Attention should be given to the textures in this anime-style drawing: the fluffy softness of the cake, the creamy glossiness of the frosting, the juicy freshness of the strawberries, and the smooth, reflective surface of the porcelain plate. By detailing these elements, the strawberry shortcake will remain distinct and consistently recognizable in each illustration, capturing the essence of a tranquil Japanese anime cafe scene.
It’s not perfect but i’m getting pretty consistent images. At least 1 of 15 is going to be good. Sometimes it rewrites the prompt even with “the trick”. Those are the images that aren’t consistent.
I am profoundly frustrated by the lack of access to the seed and the inability to disable prompt revision in the updated Dall-E model. I make use of extremely detailed prompts in an attempt to keep a consistent style (a task that wouldn’t require so much effort if we could specify the seed). However, the model is continuously making completely arbitrary stylistic decisions when expanding my prompts, which entirely contradict the design choices I am trying to make. I have tried the “hack” mentioned in the docs to persuade the model to exercise a light touch with prompt revisions, to no avail. To give a clearer view of what I’m experiencing: I am currently trying to achieve a 3D-animation style akin to Pixar films. I’ve used the following stylistic guidance:
Emulate the 3D-animation style of blockbuster, 21st-Century children’s films. Use clean, sharp lines; vibrant, saturated colors; dynamic, cinematic lighting; photo-realistic textures and three-dimensional depth. Characters should emulate the style of these films as well, featuring exaggerated heads with large, expressive eyes; compact, child-like limbs and bodies; and soft, friendly features. Animal characters should be antropomorphized. Pay meticulous attention to details in both characters and the surrounding environment.
Despite this, the revised prompts have referenced everything from “19th century children’s book illustrations,” to “extremely detailed wood carvings,” to “late 19th-century, Japanese Ukiyo-e woodblock prints.”
What gives? OpenAI has to ship some kind of a solution for this issue, because right now, it simply isn’t possible to exercise any real stylistic control.
In order for DALL-E 3 to really be commercially viable at scale, we definitely need access to the seed, a global gen_id (would be extremely helpful), and some mechanism for reducing prompt re-write strength. It’s not scalable (nor cost effective) to have to generate a variety of options and have some manual selection process to achieve the desired style/subject. I need to be able to have my desired and reproducible style (coming from prompt + seed + gen_id) to be able to really use this thing in my application. There’s no way they don’t fix this or else Dalle3 will be nothing more than a fun (and expensive) play thing, not a commercially viable tool.

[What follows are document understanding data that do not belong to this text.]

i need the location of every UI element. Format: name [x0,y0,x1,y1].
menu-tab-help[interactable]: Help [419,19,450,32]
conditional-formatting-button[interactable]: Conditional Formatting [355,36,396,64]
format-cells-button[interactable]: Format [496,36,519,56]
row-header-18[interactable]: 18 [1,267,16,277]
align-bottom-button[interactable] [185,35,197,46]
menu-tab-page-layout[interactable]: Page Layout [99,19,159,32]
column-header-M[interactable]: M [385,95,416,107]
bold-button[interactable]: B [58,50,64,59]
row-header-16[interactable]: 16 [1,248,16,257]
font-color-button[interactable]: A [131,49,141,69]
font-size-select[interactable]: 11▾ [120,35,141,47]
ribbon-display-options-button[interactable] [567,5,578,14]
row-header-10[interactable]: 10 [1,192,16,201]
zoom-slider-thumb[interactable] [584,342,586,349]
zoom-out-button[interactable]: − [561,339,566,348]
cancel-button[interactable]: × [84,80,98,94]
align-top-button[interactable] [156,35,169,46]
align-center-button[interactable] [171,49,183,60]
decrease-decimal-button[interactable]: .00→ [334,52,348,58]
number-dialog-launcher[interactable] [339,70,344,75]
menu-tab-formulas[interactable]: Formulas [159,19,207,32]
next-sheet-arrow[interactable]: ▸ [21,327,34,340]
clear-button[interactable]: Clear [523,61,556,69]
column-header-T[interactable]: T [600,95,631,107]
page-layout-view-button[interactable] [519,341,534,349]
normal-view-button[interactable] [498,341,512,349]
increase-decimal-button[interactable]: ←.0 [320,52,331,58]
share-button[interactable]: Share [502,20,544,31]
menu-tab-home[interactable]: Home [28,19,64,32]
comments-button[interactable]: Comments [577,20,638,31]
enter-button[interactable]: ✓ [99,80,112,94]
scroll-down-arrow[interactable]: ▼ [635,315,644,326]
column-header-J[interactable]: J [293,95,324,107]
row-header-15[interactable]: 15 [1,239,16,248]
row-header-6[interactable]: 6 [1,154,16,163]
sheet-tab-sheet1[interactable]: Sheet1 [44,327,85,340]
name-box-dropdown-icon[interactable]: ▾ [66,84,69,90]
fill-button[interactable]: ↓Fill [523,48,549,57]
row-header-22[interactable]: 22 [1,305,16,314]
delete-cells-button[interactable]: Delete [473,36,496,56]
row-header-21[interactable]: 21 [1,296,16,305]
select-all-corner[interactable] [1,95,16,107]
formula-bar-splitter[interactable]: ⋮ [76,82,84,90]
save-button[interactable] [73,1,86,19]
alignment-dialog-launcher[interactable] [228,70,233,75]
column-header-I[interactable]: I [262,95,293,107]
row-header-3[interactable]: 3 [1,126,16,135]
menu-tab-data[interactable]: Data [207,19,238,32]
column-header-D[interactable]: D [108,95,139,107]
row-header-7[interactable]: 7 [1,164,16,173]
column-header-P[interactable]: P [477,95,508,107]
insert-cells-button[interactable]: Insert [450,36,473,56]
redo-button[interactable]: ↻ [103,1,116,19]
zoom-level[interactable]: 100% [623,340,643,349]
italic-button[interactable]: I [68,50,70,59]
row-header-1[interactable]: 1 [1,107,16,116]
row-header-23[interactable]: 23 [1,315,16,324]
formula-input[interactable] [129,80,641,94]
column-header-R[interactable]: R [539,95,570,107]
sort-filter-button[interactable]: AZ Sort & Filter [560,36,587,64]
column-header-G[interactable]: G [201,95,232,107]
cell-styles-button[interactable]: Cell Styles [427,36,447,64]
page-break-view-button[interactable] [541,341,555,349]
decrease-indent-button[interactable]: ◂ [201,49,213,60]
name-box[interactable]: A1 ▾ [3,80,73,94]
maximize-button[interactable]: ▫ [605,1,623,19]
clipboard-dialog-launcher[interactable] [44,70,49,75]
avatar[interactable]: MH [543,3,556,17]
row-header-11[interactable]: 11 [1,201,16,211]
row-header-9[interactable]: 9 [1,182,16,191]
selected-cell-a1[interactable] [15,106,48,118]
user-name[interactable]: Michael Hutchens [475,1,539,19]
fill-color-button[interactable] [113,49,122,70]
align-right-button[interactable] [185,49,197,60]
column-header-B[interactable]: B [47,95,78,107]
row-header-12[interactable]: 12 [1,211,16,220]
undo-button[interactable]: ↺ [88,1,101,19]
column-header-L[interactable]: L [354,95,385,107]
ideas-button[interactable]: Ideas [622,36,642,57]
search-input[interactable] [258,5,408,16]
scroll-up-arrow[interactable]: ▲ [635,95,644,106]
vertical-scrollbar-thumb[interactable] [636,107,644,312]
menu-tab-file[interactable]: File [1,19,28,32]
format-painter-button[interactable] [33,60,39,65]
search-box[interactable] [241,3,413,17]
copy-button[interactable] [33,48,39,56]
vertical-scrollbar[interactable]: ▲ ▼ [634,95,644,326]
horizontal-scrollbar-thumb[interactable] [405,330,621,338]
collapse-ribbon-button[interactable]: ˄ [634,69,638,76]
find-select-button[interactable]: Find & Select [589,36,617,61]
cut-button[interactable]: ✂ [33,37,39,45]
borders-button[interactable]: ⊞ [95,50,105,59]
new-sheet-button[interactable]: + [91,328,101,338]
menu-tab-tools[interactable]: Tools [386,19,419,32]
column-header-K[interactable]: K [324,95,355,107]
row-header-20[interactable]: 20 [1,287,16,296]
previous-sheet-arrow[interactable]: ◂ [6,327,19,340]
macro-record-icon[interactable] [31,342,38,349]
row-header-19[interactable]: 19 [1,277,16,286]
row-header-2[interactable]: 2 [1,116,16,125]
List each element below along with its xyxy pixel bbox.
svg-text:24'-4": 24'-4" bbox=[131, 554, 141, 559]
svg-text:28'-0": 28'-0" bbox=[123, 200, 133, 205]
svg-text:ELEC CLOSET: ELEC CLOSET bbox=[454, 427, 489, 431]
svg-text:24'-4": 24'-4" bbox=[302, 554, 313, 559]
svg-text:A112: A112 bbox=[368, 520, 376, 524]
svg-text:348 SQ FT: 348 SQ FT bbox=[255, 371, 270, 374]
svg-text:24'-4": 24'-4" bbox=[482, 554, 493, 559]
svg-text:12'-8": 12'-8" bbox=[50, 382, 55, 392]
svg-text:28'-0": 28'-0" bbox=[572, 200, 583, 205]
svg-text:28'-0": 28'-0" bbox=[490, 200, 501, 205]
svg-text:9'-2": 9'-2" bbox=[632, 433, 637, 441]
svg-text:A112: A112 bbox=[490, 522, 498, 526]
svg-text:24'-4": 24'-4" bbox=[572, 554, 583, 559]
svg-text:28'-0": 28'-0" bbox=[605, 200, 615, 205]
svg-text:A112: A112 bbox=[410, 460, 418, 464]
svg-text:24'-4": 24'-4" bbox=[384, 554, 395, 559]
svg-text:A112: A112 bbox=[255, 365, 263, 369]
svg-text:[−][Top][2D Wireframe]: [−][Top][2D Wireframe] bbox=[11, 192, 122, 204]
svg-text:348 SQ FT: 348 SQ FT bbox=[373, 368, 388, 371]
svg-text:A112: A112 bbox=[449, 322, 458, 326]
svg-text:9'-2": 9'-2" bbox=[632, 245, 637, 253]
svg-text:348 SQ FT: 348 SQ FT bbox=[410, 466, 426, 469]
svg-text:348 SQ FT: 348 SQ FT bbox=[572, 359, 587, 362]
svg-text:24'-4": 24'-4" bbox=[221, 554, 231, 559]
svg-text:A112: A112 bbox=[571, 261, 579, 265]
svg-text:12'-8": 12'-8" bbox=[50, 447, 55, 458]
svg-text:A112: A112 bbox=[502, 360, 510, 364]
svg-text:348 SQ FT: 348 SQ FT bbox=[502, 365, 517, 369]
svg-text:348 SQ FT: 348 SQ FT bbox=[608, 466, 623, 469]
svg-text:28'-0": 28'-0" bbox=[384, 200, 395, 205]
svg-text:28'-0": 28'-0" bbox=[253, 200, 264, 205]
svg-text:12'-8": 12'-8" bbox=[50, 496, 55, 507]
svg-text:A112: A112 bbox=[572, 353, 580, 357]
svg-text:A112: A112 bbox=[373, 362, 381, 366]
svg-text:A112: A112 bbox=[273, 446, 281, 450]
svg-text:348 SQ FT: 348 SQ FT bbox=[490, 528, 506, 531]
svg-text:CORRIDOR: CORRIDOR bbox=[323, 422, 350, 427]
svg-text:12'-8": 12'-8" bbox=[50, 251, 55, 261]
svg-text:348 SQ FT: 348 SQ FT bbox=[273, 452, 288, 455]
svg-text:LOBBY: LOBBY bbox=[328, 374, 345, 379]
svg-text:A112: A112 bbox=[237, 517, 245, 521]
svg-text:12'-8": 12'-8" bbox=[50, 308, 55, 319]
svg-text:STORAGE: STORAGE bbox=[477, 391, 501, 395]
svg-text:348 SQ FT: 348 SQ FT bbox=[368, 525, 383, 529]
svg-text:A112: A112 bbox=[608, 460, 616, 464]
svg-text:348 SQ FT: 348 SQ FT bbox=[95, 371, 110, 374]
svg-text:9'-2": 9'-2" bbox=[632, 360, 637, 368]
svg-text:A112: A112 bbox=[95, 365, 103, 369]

I’m having the same experience. I don’t even think is prompt rewriting. It looks like it is using a different model. Using the same exact detailed prompt. Image 1 - ChatGPT D3. Image 2 will be in next post, D3 API.
I tried various examples and they all have major difference between image generation via ChatGPT Web Interface vs using the API.
I’m having the same problem. It’s like it’s using a completely different, incredibly low quality model for the API. Nowhere near the results I get on bing. Any official word from OpenAI? I paid money for this.
Same longstanding issue. Very clear difference between GPT and API images, can be easily verified by submitting same prompt to both. The main problem for me has been that I use GPT to prototype the prompting, but then once something is working consistently, it does not translate well over to the API. So it feels like you have to start over somewhat with the API, and that can get quite costly.